1975年、夫・宇崎竜童さんの「ダウン・タウン・ブギウギ・バンド」に提供(作詞)した「港のヨーコ・ヨコハマ・ヨコスカ」が大ヒットし、宇崎さんと共に夫婦で脚光を浴びた阿木さんは、

翌年の1976年6月には、当時、16歳だったアイドル歌手・山口百恵さんに提供した「横須賀ストーリー」が81万枚を売り上げる大ヒット。

これにより、阿木さんも、同年末には、「第18回日本レコード大賞作詞賞」を受賞するほか、「これっきり これっきり もう これっきりですか」のフレーズ(歌詞の一部)と共に、一世を風靡し、その名を世に知らしめます。

(山口さんも、この曲の大ヒットをきっかけに、早熟な少女から、自分の意思を持つ自立した大人の女性象への脱皮に成功しました)


横須賀ストーリー

「横須賀ストーリー」は山口百恵本人からの依頼で作られた曲だった

ところで、この「横須賀ストーリー」、実は、突然、阿木さん&宇崎さん夫妻のもとに、

山口百恵に、曲を書いてもらえませんか?

と、電話で依頼が来たそうですが、

当時、宇崎さんはロックバンド「ダウン・タウン・ブギウギ・バンド」のリーダーで、不良キャラで売っていたことから、何の縁もゆかりもない、アイドルというはるか遠くのジャンルからの依頼に、阿木さんと宇崎さんは当初、戸惑ったといいます。

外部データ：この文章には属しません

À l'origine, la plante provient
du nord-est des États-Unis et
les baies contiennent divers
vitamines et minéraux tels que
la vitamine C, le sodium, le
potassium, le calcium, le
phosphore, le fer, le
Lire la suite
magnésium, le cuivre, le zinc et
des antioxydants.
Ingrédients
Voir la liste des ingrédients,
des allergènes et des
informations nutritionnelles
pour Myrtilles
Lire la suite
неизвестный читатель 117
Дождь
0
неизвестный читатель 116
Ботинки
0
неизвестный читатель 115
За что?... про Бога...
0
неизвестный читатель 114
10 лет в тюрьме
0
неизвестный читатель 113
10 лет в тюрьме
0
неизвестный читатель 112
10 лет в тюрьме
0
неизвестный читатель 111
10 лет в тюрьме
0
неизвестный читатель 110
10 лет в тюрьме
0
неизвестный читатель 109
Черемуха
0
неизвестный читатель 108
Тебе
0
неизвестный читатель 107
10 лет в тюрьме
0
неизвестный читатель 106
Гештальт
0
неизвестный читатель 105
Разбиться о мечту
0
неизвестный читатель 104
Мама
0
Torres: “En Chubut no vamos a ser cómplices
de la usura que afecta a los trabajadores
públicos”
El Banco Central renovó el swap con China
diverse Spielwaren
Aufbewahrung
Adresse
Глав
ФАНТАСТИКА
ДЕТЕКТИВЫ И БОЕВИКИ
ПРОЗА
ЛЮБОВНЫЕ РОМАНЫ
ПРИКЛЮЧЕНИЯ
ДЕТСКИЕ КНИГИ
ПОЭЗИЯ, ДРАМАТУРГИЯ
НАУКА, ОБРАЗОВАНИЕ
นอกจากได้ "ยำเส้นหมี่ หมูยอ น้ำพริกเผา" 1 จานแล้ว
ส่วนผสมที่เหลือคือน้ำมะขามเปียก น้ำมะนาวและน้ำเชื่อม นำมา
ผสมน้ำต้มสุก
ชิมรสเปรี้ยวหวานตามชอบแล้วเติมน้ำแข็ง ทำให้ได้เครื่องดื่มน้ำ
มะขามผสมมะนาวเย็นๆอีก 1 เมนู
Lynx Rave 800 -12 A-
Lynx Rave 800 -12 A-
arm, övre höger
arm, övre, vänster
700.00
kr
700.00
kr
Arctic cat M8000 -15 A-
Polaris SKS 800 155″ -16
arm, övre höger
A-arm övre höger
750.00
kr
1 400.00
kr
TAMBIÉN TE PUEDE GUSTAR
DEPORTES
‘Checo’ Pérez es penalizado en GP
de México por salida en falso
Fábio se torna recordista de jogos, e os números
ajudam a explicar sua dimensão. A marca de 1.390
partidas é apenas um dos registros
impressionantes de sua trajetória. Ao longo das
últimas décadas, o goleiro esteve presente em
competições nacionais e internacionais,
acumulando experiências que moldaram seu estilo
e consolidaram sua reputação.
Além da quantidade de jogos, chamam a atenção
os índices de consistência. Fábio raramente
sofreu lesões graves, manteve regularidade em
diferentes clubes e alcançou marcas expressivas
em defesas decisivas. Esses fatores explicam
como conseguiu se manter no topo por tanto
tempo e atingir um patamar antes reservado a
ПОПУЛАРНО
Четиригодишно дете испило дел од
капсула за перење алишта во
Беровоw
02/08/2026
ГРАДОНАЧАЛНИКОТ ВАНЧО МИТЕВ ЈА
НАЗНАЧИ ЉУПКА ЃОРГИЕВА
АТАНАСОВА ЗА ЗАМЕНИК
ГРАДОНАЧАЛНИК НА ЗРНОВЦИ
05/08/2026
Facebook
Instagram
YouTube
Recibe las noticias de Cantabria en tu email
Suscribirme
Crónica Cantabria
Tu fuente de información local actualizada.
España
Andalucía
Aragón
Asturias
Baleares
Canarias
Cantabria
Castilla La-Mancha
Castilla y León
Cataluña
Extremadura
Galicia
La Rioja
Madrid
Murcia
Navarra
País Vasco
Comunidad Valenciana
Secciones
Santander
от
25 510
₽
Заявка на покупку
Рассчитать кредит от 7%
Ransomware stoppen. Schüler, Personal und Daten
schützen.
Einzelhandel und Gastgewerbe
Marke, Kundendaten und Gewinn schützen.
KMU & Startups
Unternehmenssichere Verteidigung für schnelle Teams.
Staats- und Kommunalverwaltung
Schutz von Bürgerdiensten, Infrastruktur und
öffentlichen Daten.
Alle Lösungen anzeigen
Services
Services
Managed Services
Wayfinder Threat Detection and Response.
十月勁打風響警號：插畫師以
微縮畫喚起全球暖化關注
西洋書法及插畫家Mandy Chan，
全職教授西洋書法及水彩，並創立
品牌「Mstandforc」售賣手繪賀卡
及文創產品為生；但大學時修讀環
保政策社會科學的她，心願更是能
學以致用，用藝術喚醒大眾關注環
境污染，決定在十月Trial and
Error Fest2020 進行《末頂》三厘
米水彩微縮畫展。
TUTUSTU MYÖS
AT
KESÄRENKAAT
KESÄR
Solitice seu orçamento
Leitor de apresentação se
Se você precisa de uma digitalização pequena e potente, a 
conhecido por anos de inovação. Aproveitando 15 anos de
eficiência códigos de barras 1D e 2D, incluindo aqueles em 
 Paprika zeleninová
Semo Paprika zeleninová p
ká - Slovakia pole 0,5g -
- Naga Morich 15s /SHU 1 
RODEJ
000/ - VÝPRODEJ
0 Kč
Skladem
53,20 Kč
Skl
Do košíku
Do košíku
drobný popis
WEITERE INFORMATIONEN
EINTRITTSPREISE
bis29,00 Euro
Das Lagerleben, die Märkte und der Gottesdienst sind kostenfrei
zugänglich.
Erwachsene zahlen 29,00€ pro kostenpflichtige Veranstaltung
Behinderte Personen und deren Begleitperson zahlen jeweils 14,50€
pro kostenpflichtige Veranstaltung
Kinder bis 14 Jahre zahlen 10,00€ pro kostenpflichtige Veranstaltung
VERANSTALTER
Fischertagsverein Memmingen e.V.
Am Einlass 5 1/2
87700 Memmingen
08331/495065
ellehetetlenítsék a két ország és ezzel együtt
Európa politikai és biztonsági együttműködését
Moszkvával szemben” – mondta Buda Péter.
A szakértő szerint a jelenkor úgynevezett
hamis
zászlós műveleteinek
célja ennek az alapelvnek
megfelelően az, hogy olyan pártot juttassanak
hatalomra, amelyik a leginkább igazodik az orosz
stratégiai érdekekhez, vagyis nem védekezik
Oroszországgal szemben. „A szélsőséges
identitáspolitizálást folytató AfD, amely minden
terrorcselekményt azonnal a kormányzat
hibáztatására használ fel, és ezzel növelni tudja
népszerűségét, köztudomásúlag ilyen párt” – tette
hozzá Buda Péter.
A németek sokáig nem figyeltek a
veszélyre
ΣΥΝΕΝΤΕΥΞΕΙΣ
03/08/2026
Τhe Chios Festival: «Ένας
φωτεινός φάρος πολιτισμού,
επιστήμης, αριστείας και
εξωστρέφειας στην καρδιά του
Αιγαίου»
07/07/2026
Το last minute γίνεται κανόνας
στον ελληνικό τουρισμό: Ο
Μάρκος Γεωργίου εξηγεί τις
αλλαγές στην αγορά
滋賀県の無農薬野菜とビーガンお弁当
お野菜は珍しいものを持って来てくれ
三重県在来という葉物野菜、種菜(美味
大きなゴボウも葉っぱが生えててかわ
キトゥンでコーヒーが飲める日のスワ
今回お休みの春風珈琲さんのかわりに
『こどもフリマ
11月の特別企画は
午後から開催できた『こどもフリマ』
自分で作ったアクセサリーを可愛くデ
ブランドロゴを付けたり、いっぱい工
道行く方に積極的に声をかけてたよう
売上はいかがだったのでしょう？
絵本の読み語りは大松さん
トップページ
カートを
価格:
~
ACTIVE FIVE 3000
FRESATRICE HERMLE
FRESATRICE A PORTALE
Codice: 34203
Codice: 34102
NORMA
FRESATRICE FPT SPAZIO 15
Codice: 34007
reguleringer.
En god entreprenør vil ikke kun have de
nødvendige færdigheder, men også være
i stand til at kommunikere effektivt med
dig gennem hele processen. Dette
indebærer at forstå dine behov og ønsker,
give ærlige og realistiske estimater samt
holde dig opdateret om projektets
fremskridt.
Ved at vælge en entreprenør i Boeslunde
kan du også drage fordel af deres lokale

また、その依頼が、山口さん本人からの希望らしいとの噂も耳に入ってきたそうですが、当時、アイドルは事務所の言いなりになるのが一般的で自己主張など考えられない時代だったため、阿木さんは、まだ、10代のアイドルが自分たちのような駆け出しのコンビに自分から曲を書いてほしいと言ってくるはずがないと、全く信じていなかったそうです。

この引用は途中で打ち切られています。